Somali piracy: Armed guards to protect UK ships
Ships sailing under a British flag will be able to carry armed guards to protect them from pirates, the prime minister has announced.
David Cameron says he wants to combat the risks to shipping off the coast of Somalia, where 49 of the world's 53 hijackings last year took place.
Under the plans, the home secretary would be given the power to license armed guards for ships.
No ship carrying armed security has yet been hijacked, the government claims.
Up to 200 vessels flying the red ensign - the British merchant navy flag - regularly sail close to Somalia. Officials estimate that about 100 of those would immediately apply for permission to have armed guards.

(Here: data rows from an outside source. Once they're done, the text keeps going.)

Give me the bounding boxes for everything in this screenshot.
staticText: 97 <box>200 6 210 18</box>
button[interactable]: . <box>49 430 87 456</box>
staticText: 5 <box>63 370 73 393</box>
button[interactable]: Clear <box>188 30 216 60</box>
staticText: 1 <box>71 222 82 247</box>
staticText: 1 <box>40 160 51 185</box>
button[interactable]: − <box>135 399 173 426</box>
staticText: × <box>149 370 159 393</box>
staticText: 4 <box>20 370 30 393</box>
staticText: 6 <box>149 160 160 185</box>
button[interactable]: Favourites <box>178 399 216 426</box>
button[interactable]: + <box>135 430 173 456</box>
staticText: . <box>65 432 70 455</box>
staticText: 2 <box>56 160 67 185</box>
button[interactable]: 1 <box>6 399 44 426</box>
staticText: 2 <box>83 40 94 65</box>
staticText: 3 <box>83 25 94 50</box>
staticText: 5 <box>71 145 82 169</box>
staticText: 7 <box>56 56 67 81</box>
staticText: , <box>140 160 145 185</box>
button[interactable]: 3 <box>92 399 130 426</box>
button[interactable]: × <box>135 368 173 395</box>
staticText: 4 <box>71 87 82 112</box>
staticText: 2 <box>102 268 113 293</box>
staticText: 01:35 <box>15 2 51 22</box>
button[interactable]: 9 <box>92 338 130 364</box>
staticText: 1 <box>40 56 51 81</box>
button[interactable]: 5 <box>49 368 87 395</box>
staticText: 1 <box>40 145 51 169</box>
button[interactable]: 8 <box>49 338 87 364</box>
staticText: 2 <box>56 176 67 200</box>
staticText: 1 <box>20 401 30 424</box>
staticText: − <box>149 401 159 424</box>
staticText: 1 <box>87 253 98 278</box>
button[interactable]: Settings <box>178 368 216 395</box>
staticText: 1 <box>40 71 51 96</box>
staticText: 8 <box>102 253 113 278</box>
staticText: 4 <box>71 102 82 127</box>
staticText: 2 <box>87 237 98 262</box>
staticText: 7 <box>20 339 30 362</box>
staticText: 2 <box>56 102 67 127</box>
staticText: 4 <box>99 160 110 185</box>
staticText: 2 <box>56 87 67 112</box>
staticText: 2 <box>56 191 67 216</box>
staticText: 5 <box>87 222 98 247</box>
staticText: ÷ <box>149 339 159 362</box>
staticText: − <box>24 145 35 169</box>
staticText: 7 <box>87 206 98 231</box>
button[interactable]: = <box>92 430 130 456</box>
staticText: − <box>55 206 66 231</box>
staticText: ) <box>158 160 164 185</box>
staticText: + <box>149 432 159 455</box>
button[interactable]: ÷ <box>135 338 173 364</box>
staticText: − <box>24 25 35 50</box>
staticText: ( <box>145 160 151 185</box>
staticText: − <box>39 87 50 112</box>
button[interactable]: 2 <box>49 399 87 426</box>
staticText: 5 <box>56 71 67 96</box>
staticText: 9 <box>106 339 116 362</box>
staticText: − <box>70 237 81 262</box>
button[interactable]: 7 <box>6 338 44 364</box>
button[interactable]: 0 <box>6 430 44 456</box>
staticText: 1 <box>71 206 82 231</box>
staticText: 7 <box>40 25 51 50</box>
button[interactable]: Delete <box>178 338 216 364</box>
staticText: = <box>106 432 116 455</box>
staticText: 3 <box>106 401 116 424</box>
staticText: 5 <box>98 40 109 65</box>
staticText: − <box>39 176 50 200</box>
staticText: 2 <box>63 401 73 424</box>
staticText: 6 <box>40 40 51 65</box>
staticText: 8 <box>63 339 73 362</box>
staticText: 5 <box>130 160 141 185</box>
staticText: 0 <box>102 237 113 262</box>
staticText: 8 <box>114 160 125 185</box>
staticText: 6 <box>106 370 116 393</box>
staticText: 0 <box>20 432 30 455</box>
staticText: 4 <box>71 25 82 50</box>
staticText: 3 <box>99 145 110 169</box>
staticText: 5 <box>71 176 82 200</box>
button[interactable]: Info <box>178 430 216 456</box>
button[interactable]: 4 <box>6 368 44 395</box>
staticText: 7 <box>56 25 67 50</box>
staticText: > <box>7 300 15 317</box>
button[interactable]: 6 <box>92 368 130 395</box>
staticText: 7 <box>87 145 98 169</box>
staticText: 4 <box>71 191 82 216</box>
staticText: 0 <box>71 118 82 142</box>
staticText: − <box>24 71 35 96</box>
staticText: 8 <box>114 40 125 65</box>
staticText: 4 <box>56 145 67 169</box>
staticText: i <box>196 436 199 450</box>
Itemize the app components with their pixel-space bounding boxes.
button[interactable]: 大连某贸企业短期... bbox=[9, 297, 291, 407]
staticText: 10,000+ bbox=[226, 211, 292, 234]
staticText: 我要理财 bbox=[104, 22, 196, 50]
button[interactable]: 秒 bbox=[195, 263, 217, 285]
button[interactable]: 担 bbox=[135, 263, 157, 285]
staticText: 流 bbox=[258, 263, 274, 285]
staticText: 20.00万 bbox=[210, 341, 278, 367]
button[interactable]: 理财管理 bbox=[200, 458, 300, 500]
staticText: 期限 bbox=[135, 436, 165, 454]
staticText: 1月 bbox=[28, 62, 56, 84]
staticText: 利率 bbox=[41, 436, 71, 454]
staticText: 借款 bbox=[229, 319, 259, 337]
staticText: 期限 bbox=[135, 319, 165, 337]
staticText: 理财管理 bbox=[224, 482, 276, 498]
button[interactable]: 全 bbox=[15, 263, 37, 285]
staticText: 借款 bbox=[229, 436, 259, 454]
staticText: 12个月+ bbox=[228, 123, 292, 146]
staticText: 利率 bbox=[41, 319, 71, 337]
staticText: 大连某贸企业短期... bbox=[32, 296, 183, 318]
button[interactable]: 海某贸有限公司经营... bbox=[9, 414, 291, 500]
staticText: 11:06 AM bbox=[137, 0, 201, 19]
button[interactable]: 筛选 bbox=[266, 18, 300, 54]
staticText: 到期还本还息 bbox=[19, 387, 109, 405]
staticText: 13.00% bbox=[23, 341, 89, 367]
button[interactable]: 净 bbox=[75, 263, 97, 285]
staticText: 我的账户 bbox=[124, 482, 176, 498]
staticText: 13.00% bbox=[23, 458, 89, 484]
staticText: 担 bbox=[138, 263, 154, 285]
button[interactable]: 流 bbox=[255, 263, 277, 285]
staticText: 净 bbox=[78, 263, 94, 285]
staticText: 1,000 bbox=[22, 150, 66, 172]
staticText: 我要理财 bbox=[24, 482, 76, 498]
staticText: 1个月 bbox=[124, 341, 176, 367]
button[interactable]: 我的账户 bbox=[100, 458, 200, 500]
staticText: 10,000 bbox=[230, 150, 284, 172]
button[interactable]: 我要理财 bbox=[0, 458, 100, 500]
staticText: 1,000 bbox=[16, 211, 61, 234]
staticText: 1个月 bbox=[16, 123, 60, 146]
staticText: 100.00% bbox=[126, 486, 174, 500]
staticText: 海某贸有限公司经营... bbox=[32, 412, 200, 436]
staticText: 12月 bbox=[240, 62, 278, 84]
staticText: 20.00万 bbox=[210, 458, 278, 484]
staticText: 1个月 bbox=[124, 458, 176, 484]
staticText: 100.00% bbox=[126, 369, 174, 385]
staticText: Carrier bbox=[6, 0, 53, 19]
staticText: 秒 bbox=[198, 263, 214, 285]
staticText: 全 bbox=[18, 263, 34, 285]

Under the 1982 United Nations Convention on the Law of the Sea every ship is subject to the jurisdiction of the country whose flag it carries.
It is thought many British-registered ships already carry armed guards because they feel they have no alternative.
However, licensing ships to carry armed guards could still fall foul of laws in other countries. Egypt recently announced that armed guards would not be permitted on ships sailing through the Suez canal.
Shoot to kill?
Mr Cameron said he wanted to legalise armed guards after talks in Australia with Commonwealth leaders from the region over the escalating problem faced in waters off their shores.
But armed guards would only be permitted while passing through dangerous waters, such as the Red Sea and the Gulf of Aden.
Previous government policy had strongly discouraged the use of private armed guards on board UK vessels.
But ministers began to consider amending the position to combat piracy in "exceptional circumstances", Foreign Office Minister Henry Bellingham said in a submission to the Commons' Foreign Affairs Committee earlier this year.
The Home Office looked at how to apply UK firearms legislation on board UK ships, and whether it was feasible to authorise and monitor the possession of "prohibited" firearms at sea, he said.
Mr Cameron was asked if he was comfortable with giving private security operatives the right to "shoot to kill" if necessary, and told BBC One's Andrew Marr Show: "We have to make choices.
"Frankly, the extent of the hijack and ransom of ships round the Horn of Africa is a complete stain on our world.
"The fact that a bunch of pirates in Somalia are managing to hold to ransom the rest of the world and our trading system is a complete insult and the rest of the world needs to come together with much more vigour."
The International Chamber of Shipping (ICS), which represents over 80% of the world's merchant fleet, welcomed the move as likely to have a deterrent effect - but said it was only a "short-term measure".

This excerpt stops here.